Haozhen Zhang, Tao Feng, Jiaxuan You


Abstract
Retrieval-augmented generation (RAG) has revitalized Large Language Models (LLMs) by injecting non-parametric factual knowledge. Compared with long-context LLMs, RAG is considered an effective summarization tool in a more concise and lightweight manner, which can interact with LLMs multiple times using diverse queries to get comprehensive responses. However, the LLM-generated historical responses, which contain potentially insightful information, are largely neglected and discarded by existing approaches, leading to suboptimal results. In this paper, we propose graph of records (GoR), which leverages historical responses generated by LLMs to enhance RAG for long-context global summarization. Inspired by the retrieve-then-generate paradigm of RAG, we construct a graph by establishing an edge between the retrieved text chunks and the corresponding LLM-generated response. To further uncover the intricate correlations between them, GoR features a graph neural network and an elaborately designed BERTScore-based objective for self-supervised model training, enabling seamless supervision signal backpropagation between reference summaries and node embeddings. We comprehensively compare GoR with 12 baselines across four long-context summarization datasets, and the results indicate that our proposed method reaches the best performance (e.g., 15%, 8%, and 19% improvement over retrievers w.r.t. Rouge-L, Rouge-1, and Rouge-2 on the WCEP dataset). Extensive experiments further demonstrate the effectiveness of GoR.
Anthology ID:
2025.acl-long.1159
Volume:
Proceedings of the 63rd Annual Meeting of the Association for Computational Linguistics (Volume 1: Long Papers)
Month:
July
Year:
2025
Address:
Vienna, Austria
Editors:
Wanxiang Che, Joyce Nabende, Ekaterina Shutova, Mohammad Taher Pilehvar
Venue:
ACL
SIG:
Publisher:
Association for Computational Linguistics
Note:
Pages:
23780–23799
Language:
URL:
https://preview.aclanthology.org/ingestion-acl-25/2025.acl-long.1159/
DOI:
Bibkey:
Cite (ACL):
Haozhen Zhang, Tao Feng, and Jiaxuan You. 2025. Graph of Records: Boosting Retrieval Augmented Generation for Long-context Summarization with Graphs.

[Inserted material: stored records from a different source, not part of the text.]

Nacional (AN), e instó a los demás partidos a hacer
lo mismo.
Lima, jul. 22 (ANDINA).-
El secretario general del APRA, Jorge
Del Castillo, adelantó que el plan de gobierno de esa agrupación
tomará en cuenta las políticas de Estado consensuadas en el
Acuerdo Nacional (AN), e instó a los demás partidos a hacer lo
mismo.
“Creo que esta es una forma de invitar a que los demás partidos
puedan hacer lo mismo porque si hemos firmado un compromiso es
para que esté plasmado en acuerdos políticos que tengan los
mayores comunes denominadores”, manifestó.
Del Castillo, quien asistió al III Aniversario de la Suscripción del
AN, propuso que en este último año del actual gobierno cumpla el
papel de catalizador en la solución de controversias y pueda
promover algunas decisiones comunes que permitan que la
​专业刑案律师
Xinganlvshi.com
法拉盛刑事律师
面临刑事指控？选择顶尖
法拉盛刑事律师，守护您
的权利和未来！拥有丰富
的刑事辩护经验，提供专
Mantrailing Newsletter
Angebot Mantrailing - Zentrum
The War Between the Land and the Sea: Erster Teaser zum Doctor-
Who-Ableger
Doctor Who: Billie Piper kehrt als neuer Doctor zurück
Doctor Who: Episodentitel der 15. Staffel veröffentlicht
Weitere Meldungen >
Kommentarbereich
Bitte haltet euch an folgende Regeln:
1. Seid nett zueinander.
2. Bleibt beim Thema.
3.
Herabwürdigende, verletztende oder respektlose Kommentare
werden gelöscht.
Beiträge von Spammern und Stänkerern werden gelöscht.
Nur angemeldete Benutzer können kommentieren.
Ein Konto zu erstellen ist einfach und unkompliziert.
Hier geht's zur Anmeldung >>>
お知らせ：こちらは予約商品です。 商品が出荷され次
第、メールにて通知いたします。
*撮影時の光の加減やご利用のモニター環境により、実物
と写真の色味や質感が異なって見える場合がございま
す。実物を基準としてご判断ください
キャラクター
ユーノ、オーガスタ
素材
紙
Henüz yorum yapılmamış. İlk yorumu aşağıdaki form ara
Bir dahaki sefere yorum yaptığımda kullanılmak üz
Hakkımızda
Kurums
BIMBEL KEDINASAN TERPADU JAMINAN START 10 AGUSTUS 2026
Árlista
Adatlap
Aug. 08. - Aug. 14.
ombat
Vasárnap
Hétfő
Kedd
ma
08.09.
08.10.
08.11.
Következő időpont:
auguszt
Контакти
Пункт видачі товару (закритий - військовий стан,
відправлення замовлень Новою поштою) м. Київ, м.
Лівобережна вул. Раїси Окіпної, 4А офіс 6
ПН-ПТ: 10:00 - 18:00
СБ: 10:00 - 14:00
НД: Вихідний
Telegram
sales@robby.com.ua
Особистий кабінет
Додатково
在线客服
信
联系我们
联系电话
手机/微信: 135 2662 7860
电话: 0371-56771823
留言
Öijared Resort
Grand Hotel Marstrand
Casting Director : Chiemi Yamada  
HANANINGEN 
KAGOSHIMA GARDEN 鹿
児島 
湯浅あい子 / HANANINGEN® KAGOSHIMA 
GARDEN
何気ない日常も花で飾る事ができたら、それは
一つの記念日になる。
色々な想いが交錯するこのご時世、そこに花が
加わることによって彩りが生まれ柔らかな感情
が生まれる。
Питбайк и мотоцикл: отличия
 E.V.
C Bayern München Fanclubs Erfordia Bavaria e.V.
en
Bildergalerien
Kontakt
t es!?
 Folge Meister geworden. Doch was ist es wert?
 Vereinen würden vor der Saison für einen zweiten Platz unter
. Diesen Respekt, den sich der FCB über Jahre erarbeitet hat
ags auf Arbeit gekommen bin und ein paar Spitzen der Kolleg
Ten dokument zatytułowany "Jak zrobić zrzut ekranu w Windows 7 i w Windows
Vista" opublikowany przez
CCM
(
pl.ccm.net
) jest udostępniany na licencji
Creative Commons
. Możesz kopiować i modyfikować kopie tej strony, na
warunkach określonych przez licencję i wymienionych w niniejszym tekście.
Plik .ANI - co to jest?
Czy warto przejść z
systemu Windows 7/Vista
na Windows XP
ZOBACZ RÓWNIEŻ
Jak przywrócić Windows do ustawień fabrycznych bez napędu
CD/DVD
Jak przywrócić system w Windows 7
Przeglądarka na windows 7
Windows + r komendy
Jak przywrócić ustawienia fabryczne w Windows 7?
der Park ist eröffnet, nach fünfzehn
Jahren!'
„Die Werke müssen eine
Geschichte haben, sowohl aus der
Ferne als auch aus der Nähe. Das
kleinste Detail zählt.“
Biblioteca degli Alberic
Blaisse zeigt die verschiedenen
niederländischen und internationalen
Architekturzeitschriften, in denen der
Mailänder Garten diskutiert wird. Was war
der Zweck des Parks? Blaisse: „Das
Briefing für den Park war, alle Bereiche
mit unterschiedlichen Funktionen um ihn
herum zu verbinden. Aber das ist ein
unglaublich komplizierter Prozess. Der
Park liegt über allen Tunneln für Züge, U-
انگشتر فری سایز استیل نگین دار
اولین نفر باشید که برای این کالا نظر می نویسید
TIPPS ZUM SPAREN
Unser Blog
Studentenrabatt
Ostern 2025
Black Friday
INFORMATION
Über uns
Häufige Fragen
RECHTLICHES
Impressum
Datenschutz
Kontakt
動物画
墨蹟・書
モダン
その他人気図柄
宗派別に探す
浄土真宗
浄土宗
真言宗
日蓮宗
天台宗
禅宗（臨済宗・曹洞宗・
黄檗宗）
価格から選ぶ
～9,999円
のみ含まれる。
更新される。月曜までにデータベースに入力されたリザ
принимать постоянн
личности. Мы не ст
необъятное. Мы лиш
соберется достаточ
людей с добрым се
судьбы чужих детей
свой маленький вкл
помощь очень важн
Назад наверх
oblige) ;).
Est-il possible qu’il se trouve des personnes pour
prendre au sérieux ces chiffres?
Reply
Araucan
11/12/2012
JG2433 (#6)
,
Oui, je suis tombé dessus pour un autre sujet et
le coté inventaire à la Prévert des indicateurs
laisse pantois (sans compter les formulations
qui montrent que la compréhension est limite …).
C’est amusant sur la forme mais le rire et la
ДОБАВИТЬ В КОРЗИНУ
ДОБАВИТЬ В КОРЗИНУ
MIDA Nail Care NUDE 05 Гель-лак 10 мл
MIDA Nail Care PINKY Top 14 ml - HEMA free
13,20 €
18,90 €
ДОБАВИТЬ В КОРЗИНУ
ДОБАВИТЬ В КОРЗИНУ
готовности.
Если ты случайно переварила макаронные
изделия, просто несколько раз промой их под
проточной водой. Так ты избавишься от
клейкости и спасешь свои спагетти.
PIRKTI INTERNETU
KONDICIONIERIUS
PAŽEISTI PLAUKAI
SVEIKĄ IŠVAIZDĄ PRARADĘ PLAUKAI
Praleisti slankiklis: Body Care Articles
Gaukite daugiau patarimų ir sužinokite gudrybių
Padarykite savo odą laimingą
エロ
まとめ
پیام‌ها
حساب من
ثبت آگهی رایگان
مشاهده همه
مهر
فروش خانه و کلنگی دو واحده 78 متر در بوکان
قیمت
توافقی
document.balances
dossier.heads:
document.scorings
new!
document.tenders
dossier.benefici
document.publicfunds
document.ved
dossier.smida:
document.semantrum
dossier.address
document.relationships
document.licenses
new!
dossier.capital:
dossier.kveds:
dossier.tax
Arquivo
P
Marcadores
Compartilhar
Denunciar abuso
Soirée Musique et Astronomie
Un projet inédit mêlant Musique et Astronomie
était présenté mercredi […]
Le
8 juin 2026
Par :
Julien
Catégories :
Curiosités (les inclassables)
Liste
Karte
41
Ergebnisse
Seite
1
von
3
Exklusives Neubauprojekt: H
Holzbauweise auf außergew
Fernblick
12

In Proceedings of the 63rd Annual Meeting of the Association for Computational Linguistics (Volume 1: Long Papers), pages 23780–23799, Vienna, Austria. Association for Computational Linguistics.
Cite (Informal):
Graph of Records: Boosting Retrieval Augmented Generation for Long-context Summarization with Graphs (Zhang et al., ACL 2025)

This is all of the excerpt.